Quand il n'y a plus d'espoirs, plus de force pour continuer, elle arrête sa chasse et laisse place à la vie.

Mais peut-être que je pourrais décider de mon sort, cette fois-ci ?

Mes parents sont morts de chagrin. Peu importe le nombre de personnes qui me diront que ma mère a succombé au virus comme toutes les autres femmes, je sais que la vérité est tout autre. Si elle était un peu plus courageuse, si elle avait cru un peu plus au retour de son fils, elle ne serait pas morte aujourd'hui. Elle vivrait encore dans l'optique de le revoir, un jour, passer la porte de la maison en disant « Je suis rentré ».

Mais elle ne le connaissait que trop bien. Elle savait qu'une fois le dos tourné, il ne reviendrait jamais sur ses pas. Est-il raisonnable de s'accrocher à une conception idyllique de la réalité où Blake serait la représentation par excellence du fils parfait, capable de ressentir assez de remord et de l'attachement pour sa famille pour revenir auprès d'eux, comme elle a toujours voulu qu'il soit ?

Je suppose que pour elle, non. C'est bien pour ça qu'elle est morte.

Je m'en veux de ne pas avoir été suffisante. J'espérais pouvoir combler le vide qu'il a laissé dans son cœur, mais rien ne pouvait remplacer l'amour qu'elle éprouvait pour son premier enfant. Et je ne lui reproche pas de ne pas avoir été assez courageuse, ni d'avoir abandonné, et encore moins de m'avoir abandonné. J'aurais dû me battre un peu plus pour qu'elle ne renonce pas. Seule, avec un mari insensible à ses malheurs et une fille impuissante, elle n'avait aucunement la force de continuer.

Il faut croire que c'est mon innocence qui m'a poussée à avancer. Maman, elle, savait déjà ce qu'il y avait en dehors de notre domaine. Elle pensait sûrement qu'il était perdu dans ce vaste univers impitoyable, et qu'elle ne le reverrait jamais. J'ignorais tout de cela. C'est avec l'expérience que mon espoir a commencé à flétrir.

C'est la raison pour laquelle je ne dois compter que sur moi-même pour aller de l'avant. Les facteurs extérieurs ne font que m'enfoncer d'avantage.

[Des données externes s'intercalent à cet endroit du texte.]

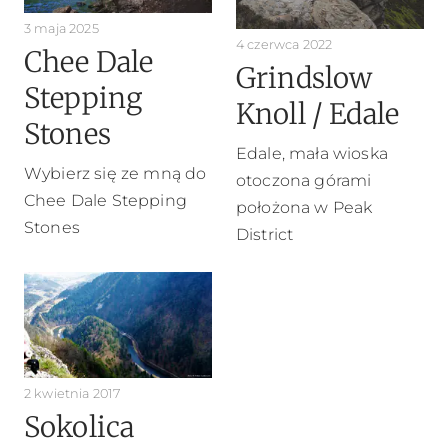
3 maja 2025
4 czerwca 2022
Chee Dale
Grindslow
Stepping
Knoll / Edale
Stones
Edale, mała wioska
Wybierz się ze mną do
otoczona górami
Chee Dale Stepping
położona w Peak
Stones
District
2 kwietnia 2017
Sokolica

Ne suis-je pas entrain de faire le contraire de ce qu'elle a fait ? M'efforcer à penser aux bons moments pour ne rien lâcher ? Utiliser les souvenirs joyeux d'une famille unie pour faire barrière à la réalité hostile ?

« ... pas vrai ? »

Ma tête tourne brusquement vers sa direction.

« Quoi ? »

« D'où te vient cette inspiration ? »

Je fronce les sourcils.

« De quoi tu parles ? »

« Ce que tu as dit à Wilfrid, explique-t-il agacé, est-ce que tu y crois ? »

Je reporte le regard sur la route, laissant un court silence planer entre nous.

« Pas toi ? »

Une voiture roule à toute vitesse en sens inverse, passant rapidement près de nous avant de s'éloigner. Je relève la tête une fois qu'elle a disparu, fatiguée de devoir remettre mon masque constamment.

« Je n'en serais pas là si je n'y croyais pas. »

« Moi non plus. »

Le silence tombe de nouveau. Mais la conversation n'est pas terminée.

« Est-ce que j'ai le choix de faire autre chose ? Je ne peux plus me permettre d'écarts. »

Il est temps que j'arrête d'agir comme le gamin.

« Garde ça en tête. Ton heure n'est pas encore arrivée. »

Je me baisse vers mon sac déposé entre mes deux jambes, l'ouvrant pour en fouiller le contenu. La pochette où sont stockées les seringues est bien plus imposante, truffée de protection pour ne pas en casser une autre. Il me les a de nouveau confiées, puisque mon sac est constamment avec moi. Je déplie la pochette et regarde à l'intérieur. Seulement deux seringues. Je m'en suis injectée une il y a quelques heures, après avoir quitté Wilfrid. Nous ne nous sommes pas arrêté une seule fois, bien trop pressés pour des arrêts futiles. Enfin, ils le sont pour moi, mais Kad a besoin de repos, même si il ne l'avouera jamais.

« Non, pas encore, je souffle. »

Je ne lui ai pas dit, mais mon état ne s'est pas amélioré. En temps normal, l'effet du sérum est radical. Je me sens plus ou moins en forme pendant de bonnes heures, même si je sens que mon corps en redemande au bout de vingt-quatre heures. Cependant, comme le médecin l'avait dit, l'effet sera de moins en moins efficace. La dernière remonte à pas très longtemps, mais je me sens déjà engourdie et brûlante. Je ne dis rien pour autant. Il va déjà à une allure fulgurante tout en étant épuisé.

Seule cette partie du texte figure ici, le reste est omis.